Following up specific complications
While many, if not most premature babies leave the NICU to develop into completely healthy young children free of complications, some do not. Premature babies who have had certain surgeries or who were treated for specific complications that must be either managed or closely monitored, will require visits to additional clinics.
For example, a premature baby who has undergone cardiac surgery will likely have to be assessed at regular intervals. This will ensure that either the problem has been solved or will indicate that additional measures may need to be taken as the baby grows into childhood. Depending on the complication and its severity, some babies who leave the NICU will have to followed up throughout their lives. This is not necessarily as dramatic as it may sound; for most, these regular check-ups are simply an opportunity for the family to ask questions and obtain ongoing support. Also, these visits help the physicians to understand patient outcomes so that they are better able to support families in the future with better data and information.
Finding a balance
If it has been suggested that your baby attend follow-up clinics or participate in an outcome study, it is highly recommended that you take this advice. At times, this commitment can be trying for parents, especially if they live in small towns or rural areas. Moreover, as a child develops and thrives, the need for follow-up visits may seem less necessary, or worse, serve as an unpleasant reminder of the child’s initial need for support at birth. Visits may also serve to reinforce a false sense of frailty as the now healthy and thriving former premature baby may be doing remarkably well in fact.

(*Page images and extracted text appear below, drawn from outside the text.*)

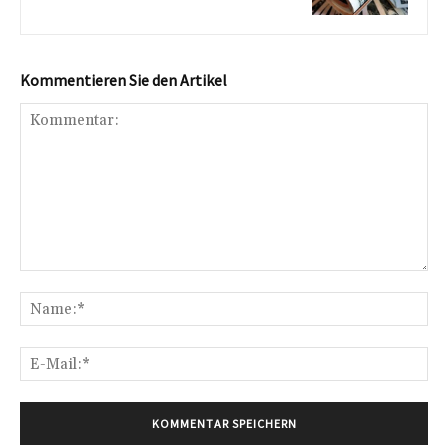
Kommentieren Sie den Artikel
Kommentar:
Na
E-
Mai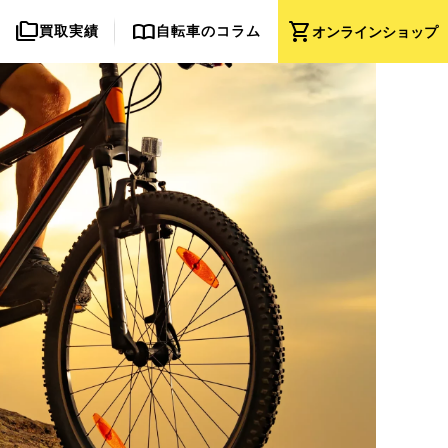
folder_copy
import_contacts
shopping_cart
買取実績
自転車のコラム
オンライン
ショップ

Regardless of parents’ attitude towards the health of their developing child and how follow-up visits influence that attitude, parents should remain realistic and make their judgments based on facts. Follow-up visits will provide the facts that parents need to help bring up a healthy child. It is important that parents encourage their child to the limits of her abilities within the reasonable constraints of safety. Again, follow-up visits will help parents determine what their child’s general limits of ability are and where extra precautions, if any should be taken.
It should be noted that all children get sick; they get colds, stomach aches, ear infections, and growing pains. As these minor ailments begin to occur to a child, parents should keep in mind that these ailments are normal and are not necessarily an indication that a complication previously experienced following birth is coming back.
At the follow-up clinic
In addition to assessing a child’s development and looking out for potential problems, follow-up clinics are also forums for exchanging information. Parents let the clinicians know about their child’s behaviour and clinicians can let parents know what to do about it.
Information of this nature can be difficult for parents to absorb; it’s often new and specific, and parents, since they may be worried about their child, can find themselves overwhelmed.
Here are a few tips to help make the most of follow-up clinic visits:
- Start your own file. Write down what is said at the visits and keep a record. This will help create a running commentary on your child’s progress that can be referred to later.
- Ask lots of questions, even if you suspect that they may not be the smartest questions. No one expects parents to completely understand all of the possible behavioural and physical effects of any condition. If you don’t understand something, ask and don’t feel bad about it. It is better to leave a visit without doubts.
- Make sure your baby’s regular doctor remains aware of the assessments and recommendations of the follow-up clinics.